Ia membeberkan pernyataan dan perilaku Ganjar yang kontroversial tahun 2017 Ganjar Pranowo menerbitkan surat izin bernomor 660.1/4/2017 untuk penambangan PT Semen Indonesia, gara-gara izin pembangunan pabrik tersebut Ganjar banjir gugatan dari lembaga pelestarian lingkungan hidup.
"Ganjar juga pernah blak-blakan mengaku menonton film porno, ia melihat bahwa hal itu wajar sebab seseorang sudah dewasa wajar nonton porno. Pengakuan ganjar ini menjadi kontroversi dan mendapat kritikan dari berbagai kalangan," bebernya.
"Ganjar juga pernah mendapat kecaman publik setelah dirinya mengunggah bantuan dari baznas untuk melakukan renovasi rumah kader PDI Perjuangan," imbuhnya.
Agung menyebut, sementara itu banyak kekhawatiran bahwa Indonesia memasuki episode politik simulacra. "Episode politik yang diproduksi oleh sebuah industri komunikasi massa yang mengaburkan fakta melalui kontruksi realitas semu secara masif yang menghadirkan pemimpin melalui proses pencitraan yang masif dalam konteks manipulasi opini publik," sebutnya.
Agung menilai, kebudayaan industri saat ini menyamarkan jarak antara fakta dan informasi, antara informasi dan entertainment, dan antara entertainment dan kepentingan politik.

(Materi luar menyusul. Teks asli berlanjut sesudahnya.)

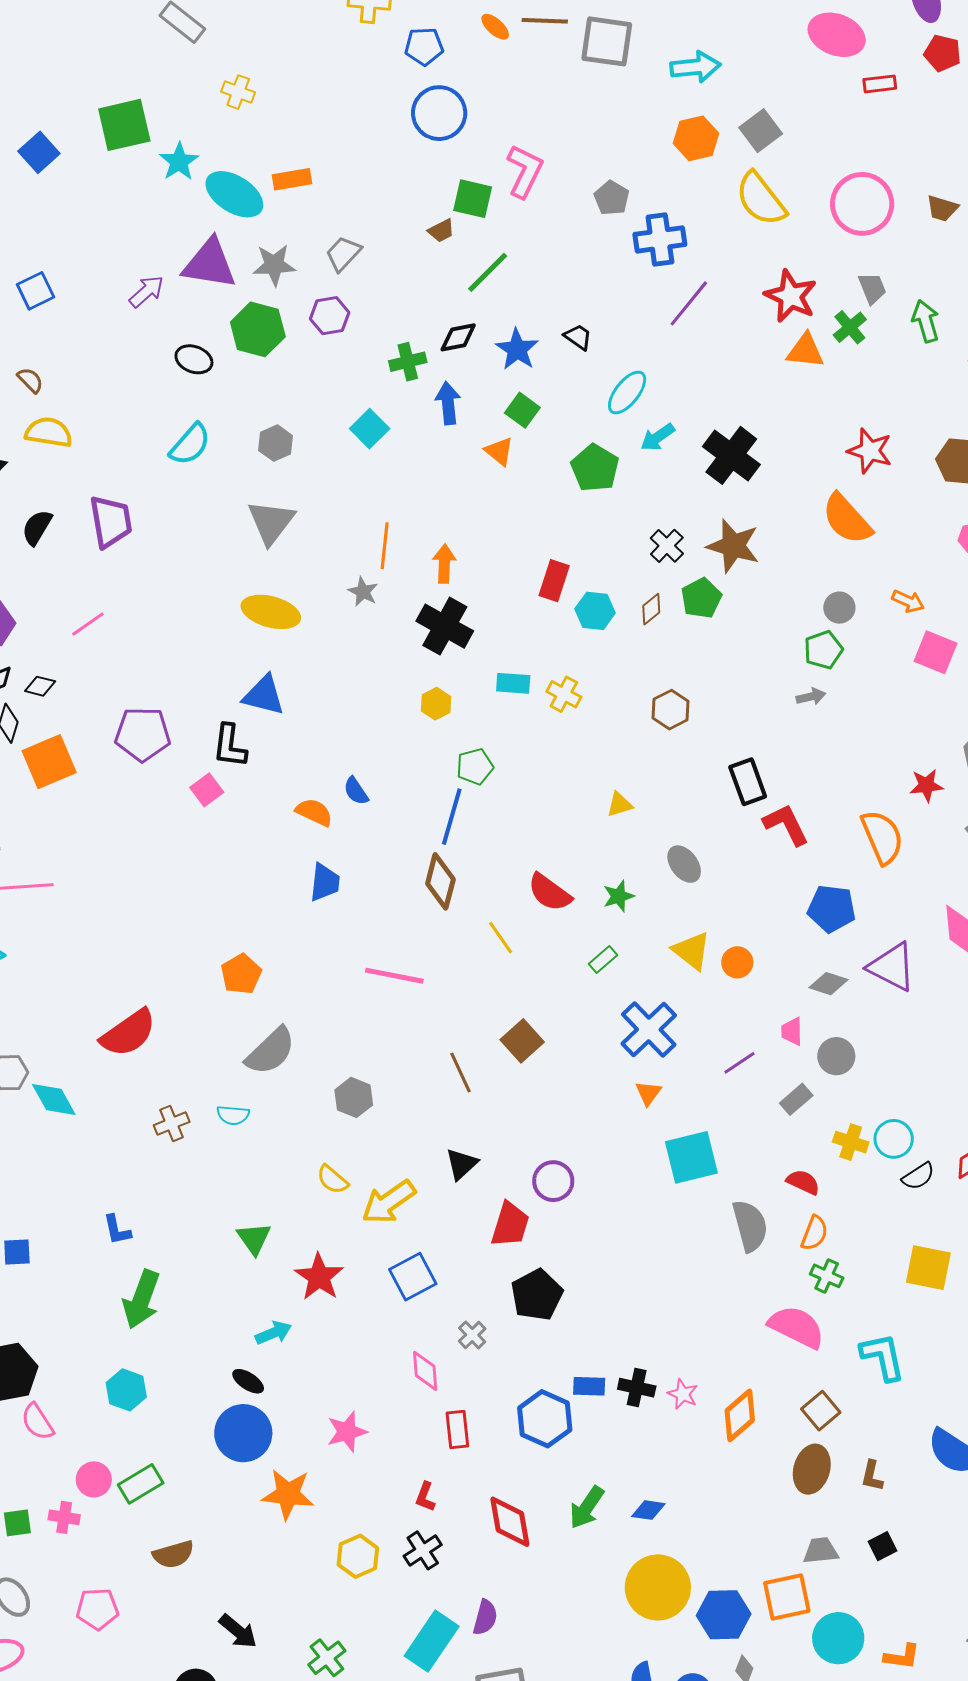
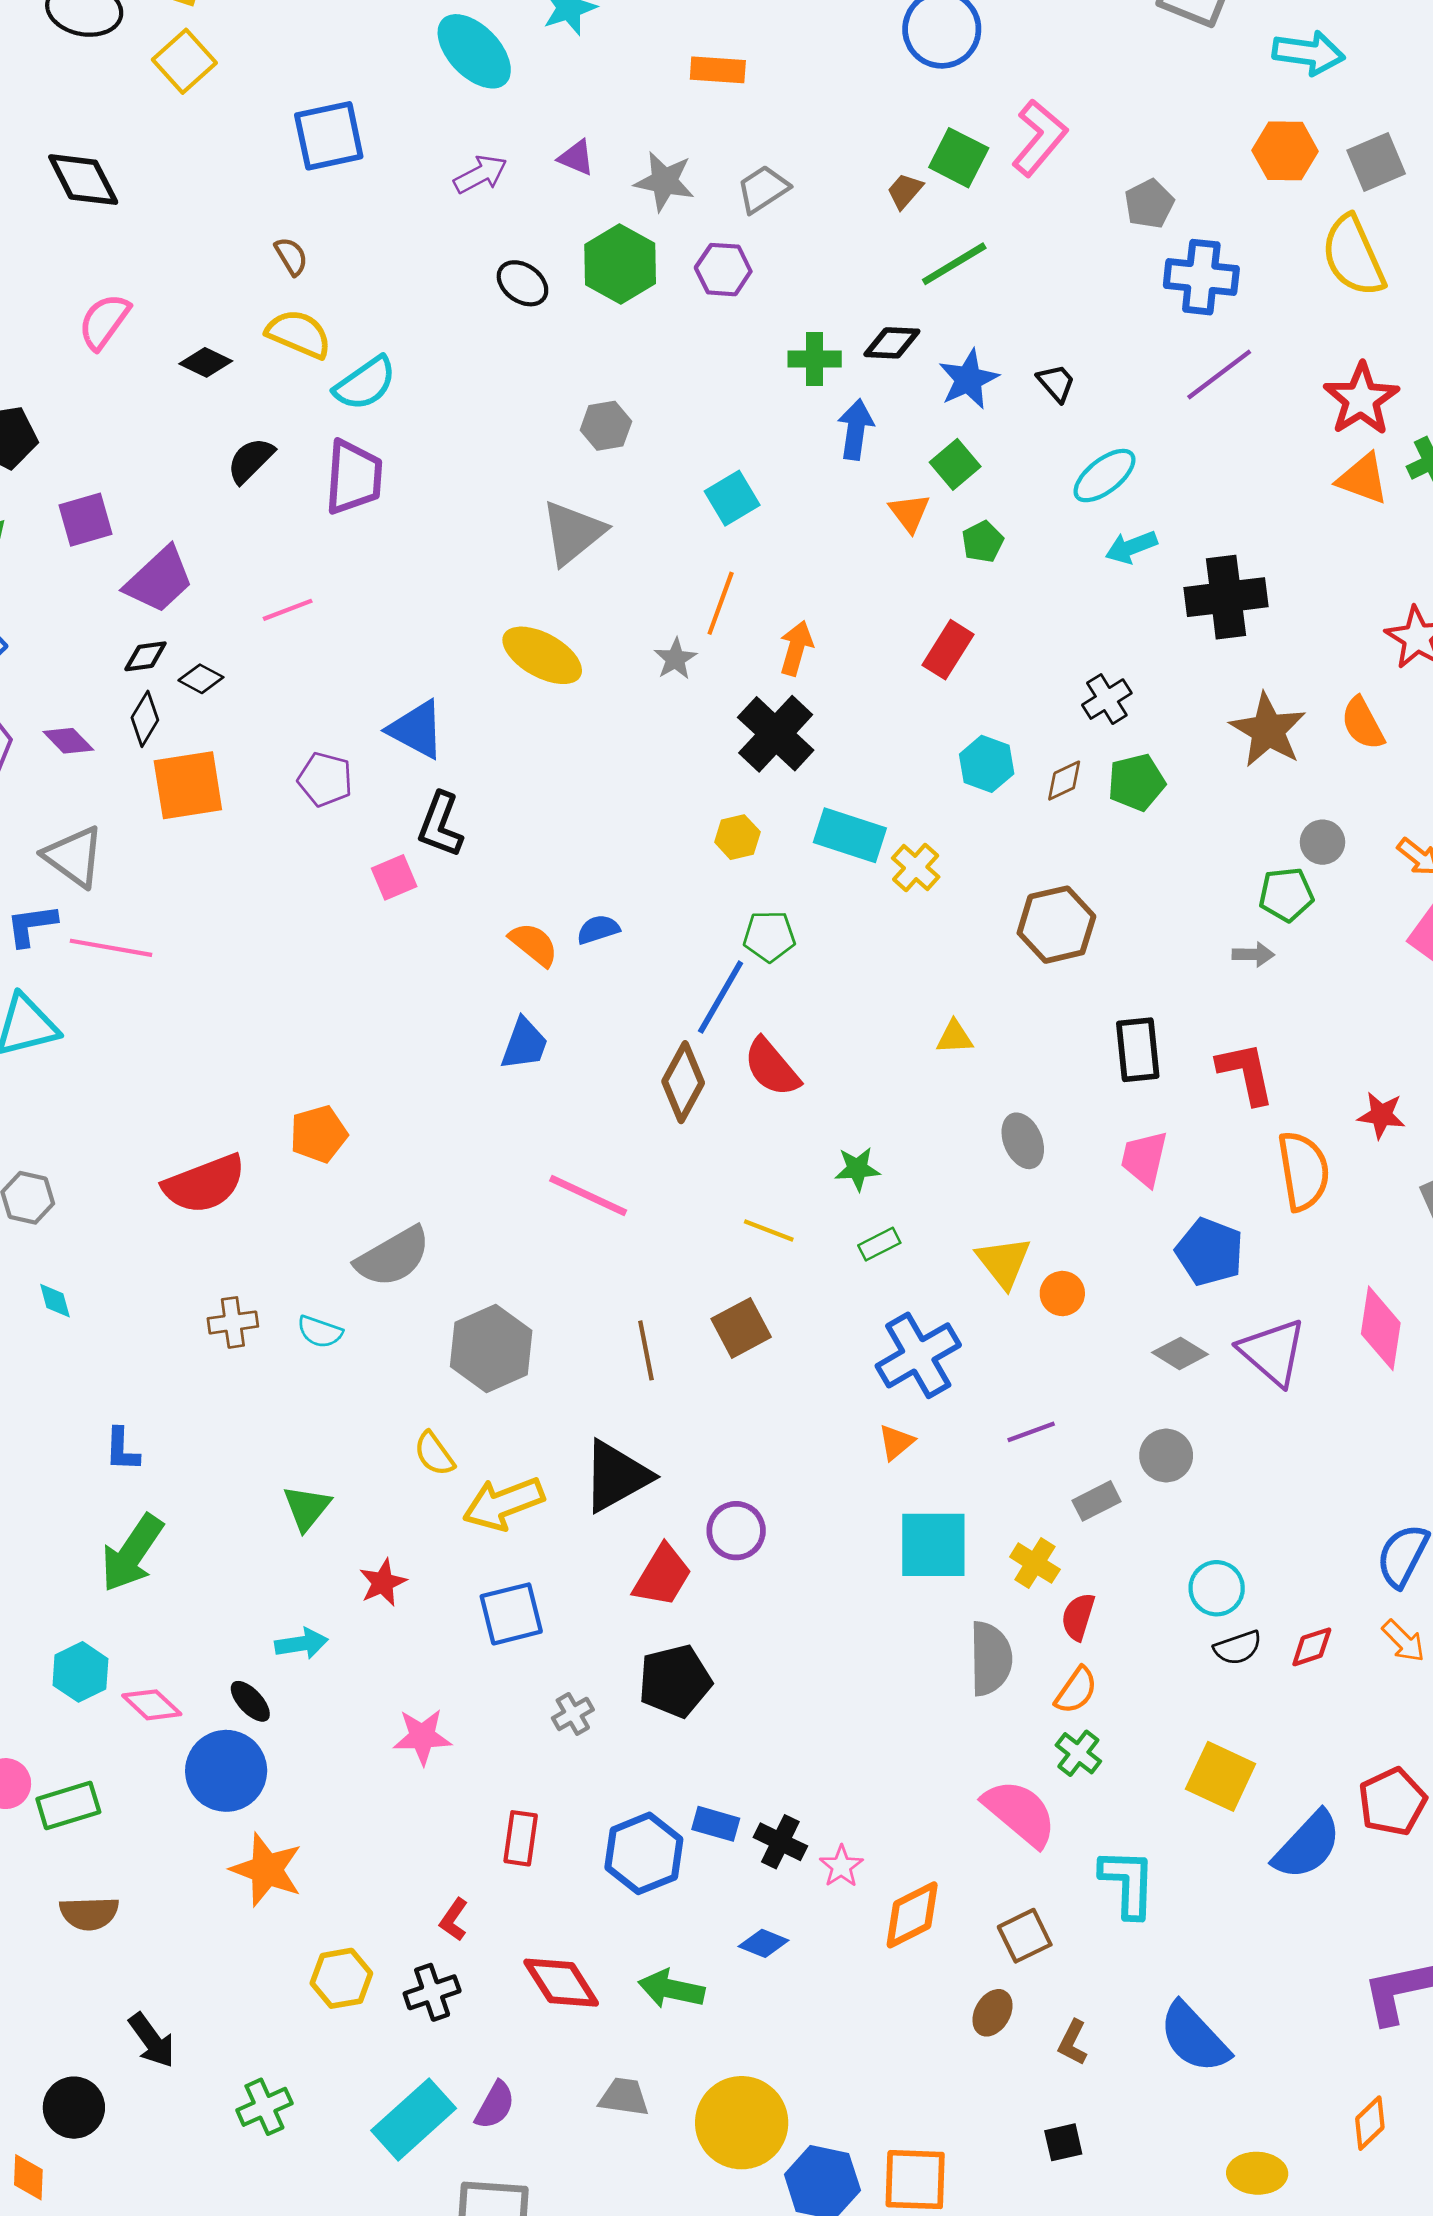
cyan ellipse: (234, 194) -> (474, 51), moved
brown trapezoid: (441, 231) -> (905, 191), turned 144
purple triangle: (210, 264) -> (576, 158), size x0.5
blue square: (36, 291) -> (329, 136), size x1.4
cyan square: (370, 429) -> (732, 498), moved
cyan semicircle: (190, 444) -> (365, 383), moved
black cross: (731, 455) -> (1226, 597), turned 32
green pentagon: (595, 468) -> (983, 542), moved, size x0.6
orange semicircle: (847, 519) -> (1363, 723), size x0.7
brown star: (733, 546) -> (1268, 730), moved
red rectangle: (554, 581) -> (948, 650), moved
cyan rectangle: (513, 683) -> (850, 835), size x1.4
blue triangle: (264, 695) -> (417, 729), moved
brown hexagon: (670, 710) -> (1056, 925), size x1.4
purple pentagon: (143, 734) -> (325, 779), size x0.7
blue semicircle: (356, 791) -> (598, 929), turned 92
red L-shape: (786, 825) -> (1246, 1073), moved
red semicircle: (550, 892) -> (772, 1067), moved
green star: (618, 896) -> (857, 1169), moved
yellow line: (501, 938) -> (769, 1230), moved, turned -48
orange pentagon: (241, 974) -> (319, 1134), moved
pink trapezoid: (792, 1031) -> (1144, 1159), moved, size x1.4
gray hexagon: (354, 1097) -> (491, 1348), size x1.5
cyan diamond: (54, 1099) -> (55, 1301), moved, size x0.6
yellow cross: (851, 1142) -> (1035, 1563), moved
black triangle: (462, 1164) -> (616, 1476), size x1.6
red semicircle: (803, 1182) -> (1078, 1617), turned -112
red star: (319, 1277) -> (383, 1583), size x0.7
pink diamond: (425, 1371) -> (152, 1705), moved, turned -57
pink star: (347, 1432) -> (422, 1737), moved
brown ellipse: (812, 1469) -> (992, 2013), size x0.7
green arrow: (587, 1507) -> (671, 1989), turned 54
blue diamond: (648, 1510) -> (764, 1943), moved
red diamond: (510, 1522) -> (561, 1983), turned -36
gray trapezoid: (821, 1551) -> (624, 2097), moved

"Masyarakat tidak sadar akan pengaruh citra simulacra, hal ini membuat masyarakat jerapah mencoba hal baru yang ditawarkan simulacra untuk membeli, bekerja dan lain-lain termasuk misalnya memilih presiden, gubernur, walikota maupun bupati," ucapnya.
Agung melihat, di tengah kemajuan teknologi informasi dan komunikasi yang dahsyat saat ini realitas telah hilang dan kebenaran seringkali menguap.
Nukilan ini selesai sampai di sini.